Cette cohérence s’obtient en travaillant le plaisir et la facilité d’usage, de manière égale, à chaque lieu et moment de l’expérience utilisateur. Car c’est bien la qualité de l’intégration du robot au sein d’une offre de services, sa capacité à porter l’univers émotionnel d’une marque et à engager l’utilisateur qui seront déterminantes pour son appropriation par le grand public.
« Eventually everything connects — people, ideas, objects. The quality of the connections is the key to quality per se ». Charles Eames
2/ Tester le plus tôt possible l’appétence des utilisateurs
Souvent, les décisionnaires à l’origine de l’idée d’intégrer un robot ne perçoivent pas l’impact que cela va avoir, pour leur marque et le service qu’ils proposent. Et ce ne sont pas les ingénieurs, trop imprégnés de robotique, qui ont mis au point la technologie qui pourront les aider dans ce sens. Il faut garder à l’esprit que les héros de littérature ou de cinéma sont bien plus avancés que le grand public en la matière ; les robots créent encore aujourd’hui leur lot d’appréhensions et de peurs. Ainsi, parmi les retours de vos utilisateurs, vous devez vous attendre à ce genre de réactions :
• Les robots vont voler le travail des êtres humains !
• Un robot ne peut pas réaliser cette tâche aussi bien qu’un être humain.
• Comment je fais en cas de bug, d’urgence, voire de mise en danger ?
• Comment ça marche ??!! Comment sait-il que je lui parle ?
Il est donc essentiel de tester auprès du public cible et ce, le plus en amont possible, votre scénario d’usage, les modes d’interaction et la réalisation de tâches avec un robot.
Les tests AXE, sont une très bonne solution car ils permettent de tester différents concepts d’un même service, en se basant uniquement sur une projection du testeur à partir de scénarios qu’on lui soumet. Cela évite dans un premier temps d’avoir recours à un prototype, ce qui peut vite devenir chronophage et coûteux quand il s’agit de robots.
La mise en service d’une version bêta, avec une sélection d’utilisateurs qui acceptent de dérouler l’expérience dans un environnement encore en construction, est également une étape primordiale. Le robot peut ne pas avoir de capotage, ne pas être encore connecté à une application ou bien capable de se déplacer par exemple, ce n’est pas grave ! Si les testeurs sont bien mis en situation, cette étape du développement permet d’affiner votre conception.
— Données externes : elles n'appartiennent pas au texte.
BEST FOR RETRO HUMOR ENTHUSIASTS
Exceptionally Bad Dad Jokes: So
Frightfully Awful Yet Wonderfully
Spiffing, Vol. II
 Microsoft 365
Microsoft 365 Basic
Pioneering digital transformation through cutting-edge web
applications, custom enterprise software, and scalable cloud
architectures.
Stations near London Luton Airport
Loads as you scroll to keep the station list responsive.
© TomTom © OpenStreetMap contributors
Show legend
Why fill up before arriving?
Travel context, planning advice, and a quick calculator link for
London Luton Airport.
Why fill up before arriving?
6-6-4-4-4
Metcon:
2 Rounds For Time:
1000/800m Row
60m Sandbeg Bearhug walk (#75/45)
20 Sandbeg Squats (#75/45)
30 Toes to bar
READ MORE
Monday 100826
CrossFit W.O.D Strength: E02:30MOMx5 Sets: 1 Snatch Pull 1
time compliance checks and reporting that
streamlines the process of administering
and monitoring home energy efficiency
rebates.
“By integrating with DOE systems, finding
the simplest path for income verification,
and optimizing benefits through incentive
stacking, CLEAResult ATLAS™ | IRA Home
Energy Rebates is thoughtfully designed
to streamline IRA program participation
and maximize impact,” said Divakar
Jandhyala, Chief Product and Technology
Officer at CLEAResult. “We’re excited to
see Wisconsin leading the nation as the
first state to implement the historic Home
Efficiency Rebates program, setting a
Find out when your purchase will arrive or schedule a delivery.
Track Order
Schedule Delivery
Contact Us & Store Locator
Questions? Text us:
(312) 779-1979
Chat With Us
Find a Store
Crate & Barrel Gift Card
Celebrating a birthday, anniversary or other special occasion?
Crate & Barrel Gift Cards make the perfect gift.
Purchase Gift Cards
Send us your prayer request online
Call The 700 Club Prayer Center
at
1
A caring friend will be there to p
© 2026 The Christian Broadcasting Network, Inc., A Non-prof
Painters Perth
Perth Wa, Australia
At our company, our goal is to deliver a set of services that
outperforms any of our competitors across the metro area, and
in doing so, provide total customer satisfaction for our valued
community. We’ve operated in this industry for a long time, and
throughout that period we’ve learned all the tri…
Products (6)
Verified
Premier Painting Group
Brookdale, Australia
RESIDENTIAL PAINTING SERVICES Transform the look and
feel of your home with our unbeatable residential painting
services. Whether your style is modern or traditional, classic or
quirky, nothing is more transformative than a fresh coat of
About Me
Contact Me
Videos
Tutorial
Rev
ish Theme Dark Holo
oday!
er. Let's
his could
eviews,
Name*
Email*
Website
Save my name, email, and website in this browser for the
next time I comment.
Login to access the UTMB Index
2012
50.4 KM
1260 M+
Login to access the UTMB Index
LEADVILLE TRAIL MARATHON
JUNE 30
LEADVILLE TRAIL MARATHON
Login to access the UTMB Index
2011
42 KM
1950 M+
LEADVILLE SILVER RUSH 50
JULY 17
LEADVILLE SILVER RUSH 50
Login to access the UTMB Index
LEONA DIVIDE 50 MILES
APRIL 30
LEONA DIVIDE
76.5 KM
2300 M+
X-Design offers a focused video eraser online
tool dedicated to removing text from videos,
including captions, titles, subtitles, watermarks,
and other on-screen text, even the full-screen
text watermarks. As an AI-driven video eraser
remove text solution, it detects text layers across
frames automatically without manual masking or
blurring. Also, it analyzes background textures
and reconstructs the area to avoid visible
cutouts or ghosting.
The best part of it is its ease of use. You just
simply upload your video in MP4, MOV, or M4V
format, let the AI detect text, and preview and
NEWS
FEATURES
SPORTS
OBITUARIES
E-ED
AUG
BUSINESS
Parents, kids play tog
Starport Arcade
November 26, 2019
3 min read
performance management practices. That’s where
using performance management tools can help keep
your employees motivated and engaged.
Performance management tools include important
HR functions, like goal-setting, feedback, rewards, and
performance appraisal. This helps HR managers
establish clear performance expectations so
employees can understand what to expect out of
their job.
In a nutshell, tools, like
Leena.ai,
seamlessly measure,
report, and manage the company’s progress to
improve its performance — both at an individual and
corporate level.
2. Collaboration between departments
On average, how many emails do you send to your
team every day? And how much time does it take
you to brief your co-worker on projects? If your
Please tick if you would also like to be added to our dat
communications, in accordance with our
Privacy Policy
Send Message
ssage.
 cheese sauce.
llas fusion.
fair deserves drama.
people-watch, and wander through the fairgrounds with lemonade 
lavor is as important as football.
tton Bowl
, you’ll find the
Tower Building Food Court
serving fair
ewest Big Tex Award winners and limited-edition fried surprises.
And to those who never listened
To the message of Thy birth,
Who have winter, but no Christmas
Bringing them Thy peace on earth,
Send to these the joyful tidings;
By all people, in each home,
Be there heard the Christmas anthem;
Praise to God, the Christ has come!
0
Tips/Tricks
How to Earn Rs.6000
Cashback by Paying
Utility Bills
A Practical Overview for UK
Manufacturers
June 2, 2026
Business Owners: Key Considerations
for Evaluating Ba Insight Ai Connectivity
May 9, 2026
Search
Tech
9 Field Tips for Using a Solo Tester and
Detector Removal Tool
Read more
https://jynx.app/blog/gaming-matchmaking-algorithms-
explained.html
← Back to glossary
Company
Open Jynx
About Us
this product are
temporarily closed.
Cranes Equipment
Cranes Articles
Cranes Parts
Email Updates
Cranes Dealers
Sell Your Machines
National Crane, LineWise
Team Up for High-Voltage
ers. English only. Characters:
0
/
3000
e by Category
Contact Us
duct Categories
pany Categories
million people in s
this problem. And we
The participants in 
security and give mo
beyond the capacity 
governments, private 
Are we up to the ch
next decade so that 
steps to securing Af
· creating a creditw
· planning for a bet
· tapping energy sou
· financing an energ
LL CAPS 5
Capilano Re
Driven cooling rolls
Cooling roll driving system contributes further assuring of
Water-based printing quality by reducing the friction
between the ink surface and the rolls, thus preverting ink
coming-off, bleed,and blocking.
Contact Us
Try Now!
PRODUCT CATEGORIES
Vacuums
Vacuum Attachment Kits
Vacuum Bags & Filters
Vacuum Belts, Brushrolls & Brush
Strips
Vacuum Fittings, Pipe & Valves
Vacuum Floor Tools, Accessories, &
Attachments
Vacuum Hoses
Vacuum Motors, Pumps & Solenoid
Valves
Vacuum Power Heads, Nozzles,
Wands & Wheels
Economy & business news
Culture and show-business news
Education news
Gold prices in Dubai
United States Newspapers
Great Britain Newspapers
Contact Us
3/ Co-concevoir : ingénieurs, designers produit et UX au service de l’expérience
Enfin, le robot est une réelle opportunité pour les designers UX de ré-inscrire leur travail dans une machine dont le design peut contribuer à l’expérience : esthétique, toucher, son ou cinétique sont autant de qualités physiques qui vont forger le ressenti de l’utilisateur et contribuer au plaisir d’usage.
Fini les coquilles de sites internet et d’applications, ces ordinateurs, smartphones ou montres connectées sur lesquelles on n’avait pas la main. À l’heure de l’IoT et de la robotique, ingénieurs, designers produit et UX peuvent collaborer de manière plus étroite, synchroniser certaines de leurs itérations, tester ensemble le fruit de leur réflexion… L’expérience utilisateur peut alors s’incarner dans un point de contact physique et numérique, en totale cohérence avec le service conçu et la marque qui le porte.
Collaboration avec une startup, équipe pluridisciplinaire de Recherche et de Développement, fab lab ou hackathon sont autant de formes que peut prendre cette collaboration entre les différents champs du design.